2 - Se l'interesse al gravame non è, in questi casi, contestabile, non lo è neppure allorquando emessa l'ordinanza di custodia cautelare e, successivamente, ma pur sempre negli stretti limiti che vanno dalla emissione del provvedimento custodiale alla decisione sulla richiesta di riesame la sentenza di condanna (si pensi, ad esempio, all'ipotesi di giudizio direttissimo previsto dall'art. 449, comma 4, c.p.p.), il giudice di quest'ultima non si ponga espressamente, come pur dovrebbe ex art. 299 c.p.p. il problema delle esigenze cautelari.
Invero, qualora quel giudice tornasse espressamente con la sentenza, sul tema delle esigenze cautelari e revocasse la misura o negasse la revoca o sostituisse la misura o negasse la sostituzione, la relativa pronuncia sarebbe appellabile, ex art. 311 c.p.p., al tribunale del riesame, di tal che l'interesse a coltivare la richiesta di riesame verrebbe sicuramente meno e ciò perché sulle esigenze cautelari vi sarebbe già stata, nella sede funzionalmente competente, quella ulteriore riflessione cui tendeva l'imputato con la richiesta di riesame, riflessione che può essere devoluta con l'appello, ove lo si ritenga, allo stesso giudice competente a decidere sulla richiesta di riesame.
Ma, se il giudice della sentenza di condanna non si sofferma espressamente, per una qualsiasi ragione, sulle esigenze cautelari, non lasciandone nella sentenza alcuna controllabile traccia, non è dato vedere, ancora una volta, perché, nel silenzio della sentenza, sulle esigenze cautelari non possa intervenire il giudice del riesame tenendo anche conto, ex art. 275 c.p.p., dell'esito del procedimento, delle modalità del fatto e degli elementi sopravvenuti.
4 - Sintetizzando è, dunque, da affermare quanto alle esigenze cautelari - che emessa l'ordinanza di custodia cautelare, impugnata la stessa con la richiesta di riesame ed emessa, contestualmente la sentenza di condanna fondata sullo stesso materiale di indagine/probatorio sul quale è fondata l'ordinanza, persiste l'interesse al riesame della ordinanza, non essendovi alcuna ragione per privare l'imputato di un mezzo di impugnazione, quale la richiesta di riesame, esperibile contro tutti i provvedimenti comunque adottati da qualsiasi giudice, sia nella fase delle indagini preliminari, sia in quelle successive.

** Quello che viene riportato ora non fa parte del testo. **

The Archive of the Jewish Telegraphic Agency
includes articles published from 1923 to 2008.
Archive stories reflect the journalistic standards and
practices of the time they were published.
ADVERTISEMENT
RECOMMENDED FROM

Emessa l'ordinanza di custodia cautelare, impugnata la stessa con la richiesta di riesame ed emessa, non contestualmente, la sentenza di condanna, l'interesse al riesame persiste, invece, soltanto se il giudice della sentenza non si sia espressamente soffermato, su richiesta o d'ufficio, sulle esigenze cautelari, mentre quell'interesse viene meno se il giudice della sentenza si sia soffermato espressamente sulle esigenze cautelari, su richiesta o d'ufficio.
5 - Nel caso in esame, in cui, stando al provvedimento impugnato, ordinanza e sentenza sono stati contestuali nel senso dianzi precisato, l'interesse al gravame sussiste;
l'ordinanza impugnata va, pertanto, annullata con rinvio.
P.Q.M.
La Corte di Cassazione annulla l'ordinanza impugnata e rinvia per nuovo esame al tribunale di Milano;
dispone inoltre, che copia del provvedimento sia trasmesso al direttore dell'istituto penitenziario competente perché provveda a quanto stabilito nell'art. 23, comma 1 bis, L. 8 agosto 1995, n., 332. Così deciso in Roma, il 16 aprile 2002.